Os amigos não sabem o que fazer ante um desespero de
longo curso que não dá sinais de melhora. Minha depressão
os esmaga. Estou abúlica, monomaníaca demais para ser boa
companhia. Alguns se cansam. O mundo contemporâneo mos-
tra-se pouco à vontade ante uma dor que excede seus prazos
exíguos. O sofrimento alheio dá enjoo. Pouco importa que se
tenha perdido tudo. E daí? pensam, trincando a torradinha. A
tese de Hugo é a de que a reação dos outros é inveja recalcada:
as pessoas se vingam de tantos anos de felicidade a que tiveram
que assistir do sereno. O ser humano é um poço de rancores
obscuros. Os mais insensiveis perguntam pouco tempo depois,
como se eu estivesse resfriada:
– Mas você não melhorou nem um pouquinho?
Não, meus queridos. Sou um Colombo que não encontrou o
Novo Mundo. Perdeu-se no mar incógnito, oscila de cá para lá ao
sabor de vagalhões espetados de monstros e sabe por experiência
própria que o mundo é quadrado. Apenas Hugo, atingido por
um mal que se assemelha ao meu, alinha-se tenazmente comigo.
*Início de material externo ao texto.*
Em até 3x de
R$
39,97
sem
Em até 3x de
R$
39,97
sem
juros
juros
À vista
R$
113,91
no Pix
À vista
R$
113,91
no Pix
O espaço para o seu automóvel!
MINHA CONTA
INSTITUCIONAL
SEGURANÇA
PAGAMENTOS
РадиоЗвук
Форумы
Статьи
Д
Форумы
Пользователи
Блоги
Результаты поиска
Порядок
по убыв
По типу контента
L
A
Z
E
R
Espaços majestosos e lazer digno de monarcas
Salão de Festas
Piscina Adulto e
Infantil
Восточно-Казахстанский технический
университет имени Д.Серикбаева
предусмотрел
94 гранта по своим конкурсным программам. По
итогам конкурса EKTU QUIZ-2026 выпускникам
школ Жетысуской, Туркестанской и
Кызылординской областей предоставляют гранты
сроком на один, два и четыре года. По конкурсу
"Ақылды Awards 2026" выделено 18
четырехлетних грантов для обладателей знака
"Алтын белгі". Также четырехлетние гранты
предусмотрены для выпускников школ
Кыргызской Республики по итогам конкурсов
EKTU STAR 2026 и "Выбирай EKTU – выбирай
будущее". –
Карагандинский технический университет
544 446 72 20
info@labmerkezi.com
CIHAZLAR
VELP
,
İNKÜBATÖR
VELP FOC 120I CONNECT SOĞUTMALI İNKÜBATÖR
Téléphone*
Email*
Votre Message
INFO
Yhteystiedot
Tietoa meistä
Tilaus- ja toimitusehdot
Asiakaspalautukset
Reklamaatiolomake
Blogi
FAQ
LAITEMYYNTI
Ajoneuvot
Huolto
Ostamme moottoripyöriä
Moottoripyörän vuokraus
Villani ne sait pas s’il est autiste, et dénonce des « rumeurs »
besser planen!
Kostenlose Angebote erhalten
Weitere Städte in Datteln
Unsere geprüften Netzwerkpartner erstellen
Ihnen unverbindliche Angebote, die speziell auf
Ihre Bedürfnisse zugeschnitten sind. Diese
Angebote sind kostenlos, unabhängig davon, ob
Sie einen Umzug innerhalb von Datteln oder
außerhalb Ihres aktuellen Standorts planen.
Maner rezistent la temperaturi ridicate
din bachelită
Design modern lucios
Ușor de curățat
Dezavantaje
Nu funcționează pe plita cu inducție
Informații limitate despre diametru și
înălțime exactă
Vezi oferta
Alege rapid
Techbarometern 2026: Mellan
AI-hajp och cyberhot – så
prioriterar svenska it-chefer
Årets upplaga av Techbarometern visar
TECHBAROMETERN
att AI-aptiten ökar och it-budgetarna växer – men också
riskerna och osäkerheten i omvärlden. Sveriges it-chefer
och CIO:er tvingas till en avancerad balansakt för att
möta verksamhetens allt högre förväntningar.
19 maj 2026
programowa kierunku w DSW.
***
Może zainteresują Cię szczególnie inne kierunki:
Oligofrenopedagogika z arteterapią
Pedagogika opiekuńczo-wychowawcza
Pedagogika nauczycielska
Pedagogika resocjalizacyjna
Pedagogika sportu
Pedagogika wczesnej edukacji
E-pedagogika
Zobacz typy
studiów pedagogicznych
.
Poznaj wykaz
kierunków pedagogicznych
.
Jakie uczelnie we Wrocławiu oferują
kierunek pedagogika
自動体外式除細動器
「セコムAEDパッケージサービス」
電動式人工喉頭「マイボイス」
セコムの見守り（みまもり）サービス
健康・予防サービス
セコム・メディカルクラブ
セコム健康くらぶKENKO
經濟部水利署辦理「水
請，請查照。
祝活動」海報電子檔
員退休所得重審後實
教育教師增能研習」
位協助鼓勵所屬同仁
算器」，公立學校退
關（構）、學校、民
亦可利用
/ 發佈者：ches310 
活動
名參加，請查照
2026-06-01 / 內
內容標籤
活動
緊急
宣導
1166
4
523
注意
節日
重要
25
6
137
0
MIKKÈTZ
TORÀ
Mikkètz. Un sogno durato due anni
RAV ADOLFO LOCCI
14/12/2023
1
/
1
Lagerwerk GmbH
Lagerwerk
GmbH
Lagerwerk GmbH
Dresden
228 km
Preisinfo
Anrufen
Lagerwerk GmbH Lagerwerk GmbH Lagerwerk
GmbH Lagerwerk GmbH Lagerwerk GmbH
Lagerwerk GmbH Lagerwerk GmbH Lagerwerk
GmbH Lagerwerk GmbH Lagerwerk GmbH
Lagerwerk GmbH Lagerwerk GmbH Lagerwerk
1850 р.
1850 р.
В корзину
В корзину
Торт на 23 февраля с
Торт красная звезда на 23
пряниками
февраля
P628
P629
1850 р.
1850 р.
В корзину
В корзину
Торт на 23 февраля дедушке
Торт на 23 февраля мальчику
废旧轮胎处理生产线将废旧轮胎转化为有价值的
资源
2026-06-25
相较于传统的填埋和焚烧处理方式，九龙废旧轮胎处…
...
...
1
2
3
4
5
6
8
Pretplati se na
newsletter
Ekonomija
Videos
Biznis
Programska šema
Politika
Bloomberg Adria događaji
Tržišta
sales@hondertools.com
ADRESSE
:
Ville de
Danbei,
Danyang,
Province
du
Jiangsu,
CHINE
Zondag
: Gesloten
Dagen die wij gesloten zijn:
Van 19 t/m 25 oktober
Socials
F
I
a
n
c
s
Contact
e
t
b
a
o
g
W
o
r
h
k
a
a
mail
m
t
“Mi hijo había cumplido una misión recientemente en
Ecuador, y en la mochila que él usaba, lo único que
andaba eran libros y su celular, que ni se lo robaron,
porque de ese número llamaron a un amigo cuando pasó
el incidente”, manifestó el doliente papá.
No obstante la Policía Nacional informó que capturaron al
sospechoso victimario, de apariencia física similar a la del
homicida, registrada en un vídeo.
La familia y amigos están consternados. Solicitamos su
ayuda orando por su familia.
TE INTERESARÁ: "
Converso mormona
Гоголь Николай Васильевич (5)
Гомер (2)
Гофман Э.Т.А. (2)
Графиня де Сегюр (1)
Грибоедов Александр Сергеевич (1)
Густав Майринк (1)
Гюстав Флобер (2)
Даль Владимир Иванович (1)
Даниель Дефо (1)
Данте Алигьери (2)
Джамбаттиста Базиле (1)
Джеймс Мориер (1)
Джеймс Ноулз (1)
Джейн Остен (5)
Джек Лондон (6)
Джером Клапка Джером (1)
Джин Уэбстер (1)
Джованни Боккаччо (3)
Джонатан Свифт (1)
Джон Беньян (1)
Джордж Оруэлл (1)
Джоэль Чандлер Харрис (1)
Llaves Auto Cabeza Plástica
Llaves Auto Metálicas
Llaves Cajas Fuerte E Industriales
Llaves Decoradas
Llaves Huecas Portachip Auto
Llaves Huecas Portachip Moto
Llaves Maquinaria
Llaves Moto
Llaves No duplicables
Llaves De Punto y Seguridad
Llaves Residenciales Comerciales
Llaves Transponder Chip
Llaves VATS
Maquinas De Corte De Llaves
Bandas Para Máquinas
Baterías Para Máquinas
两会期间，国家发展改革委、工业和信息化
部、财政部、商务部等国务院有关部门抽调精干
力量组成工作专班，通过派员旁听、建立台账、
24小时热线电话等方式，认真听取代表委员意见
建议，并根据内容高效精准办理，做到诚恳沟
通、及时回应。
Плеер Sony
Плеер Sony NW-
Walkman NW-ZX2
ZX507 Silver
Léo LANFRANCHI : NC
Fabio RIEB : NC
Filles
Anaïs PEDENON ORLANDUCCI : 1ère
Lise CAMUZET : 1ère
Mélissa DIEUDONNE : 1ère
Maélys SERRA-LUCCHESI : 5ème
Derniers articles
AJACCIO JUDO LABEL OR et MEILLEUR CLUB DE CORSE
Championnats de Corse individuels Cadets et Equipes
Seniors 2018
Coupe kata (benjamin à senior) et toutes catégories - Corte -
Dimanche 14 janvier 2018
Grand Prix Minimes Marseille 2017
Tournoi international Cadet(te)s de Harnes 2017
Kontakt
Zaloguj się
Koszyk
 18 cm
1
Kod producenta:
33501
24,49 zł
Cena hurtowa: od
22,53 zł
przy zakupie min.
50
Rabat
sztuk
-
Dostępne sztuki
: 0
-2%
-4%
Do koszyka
A custo me arranca da névoa para andar nas Paineiras, para um
ou outro cinema. Apoiamo-nos mutuamente. Ele dentro de sua
bolha, eu da minha. Feridos de morte. A anos-luz de qualquer
interesse pelo espetáculo da vida.
De vez em quando, preocupado, tenta me animar com uma
receita que ele mesmo não segue:
Você precisa conhecer gente. Onde foi parar esse passado
de sedução, Julia?
Mandou lembranças.
Não viu mais a lixóloga? – Desde minha separação, Hugo
só chama a Antônia, engenheira ambiental com especialização
em refugos urbanos, dessa forma.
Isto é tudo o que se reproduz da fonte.